Prior to Einhorn’s decision last month, the immigrants had won a number of important rulings, including a 1998 federal appeals court opinion that the Constitution does not permit “guilt by association” and that their deportation could not proceed unless the government demonstrated that the men intended to support the “illegal group goals of the PFLP.”

Einhorn’s January ruling terminating these deportation proceedings arose from the government’s persistent refusal to disclose “any potentially exculpatory evidence” in its possession — a violation of the judge’s June 2005 pretrial order.

In his 11-page opinion, Einhorn wrote: “The repeated actions of the government in not complying with the court’s orders have prevented respondents [Hamide and Shehadeh] from obtaining fair hearings and closure in their cases. The attenuation of these proceedings is a festering wound on the body of these respondents and an embarrassment to the rule of law.”

Unless such a “gross failure” has consequences, Einhorn colorfully observed that “an immigration judge is reduced to the status of a Blanche DuBois, who must rely on the kindness of strangers.
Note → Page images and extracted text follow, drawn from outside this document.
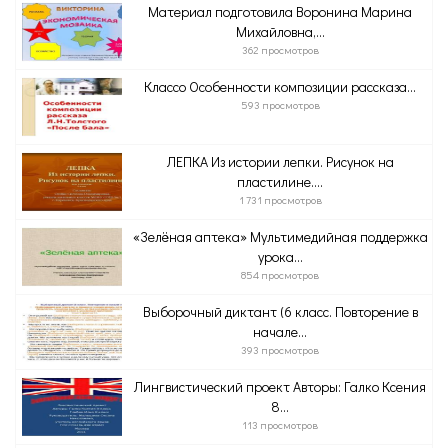
Материал подготовила Воронина Марина
Михайловна,...
362 просмотров
Классо Особенности композиции рассказа...
593 просмотров
ЛЕПКА Из истории лепки. Рисунок на
пластилине....
1 731 просмотров
«Зелёная аптека» Мультимедийная поддержка
урока...
854 просмотров
Выборочный диктант (6 класс. Повторение в
начале...
393 просмотров
Лингвистический проект Авторы: Галко Ксения
8...
113 просмотров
Such status would gut the statutory and regulatory scheme of deportation proceedings.”

Einhorn, who previously served for more than a decade in the Justice Department’s Office of Special Investigations, where he worked to identify and prosecute Nazi war criminals who resided illegally in the United States, was obviously perplexed by the government’s misconduct.

“A reasonable argument could be made,” he wrote, “that if Hamide and Shehadeh have engaged in terrorist activity, particularly in the context of today’s world, then the government would be prepared to move heaven and earth — not to mention some mounds of paper — to complete the trial and deportation of these respondents.”

Einhorn concluded that the government’s “protracted failure” constituted a violation of the immigrants’ constitutional due process rights.
The only immigration matter in all of U.S. history that has lasted longer than the L.A. 8 case was the deportation proceedings against Carlos Marcello, a reputed New Orleans crime boss, which started in 1953 and lasted 30 years.

Marcello was briefly deported but died a free man in Louisiana in 1993. It remains possible that the case against Hamide and Shehadeh could drag on still further.

Einhorn’s decision to terminate these deportation proceedings is undoubtedly correct — both legally and morally — and should not be appealed. It is long past time for the federal government to abandon its decades-long persecution of these immigrants and its concurrent legislative and judicial efforts to exempt lawful U.S. residents from the protection of the Constitution. As Einhorn himself observed, the rule of law is tested not by its ability to protect “those we love” but by whether it protects “those we loathe.”

Douglas Mirell, a Los Angeles attorney, is a founder and first vice president of the Progressive Jewish Alliance, www.pjalliance.org.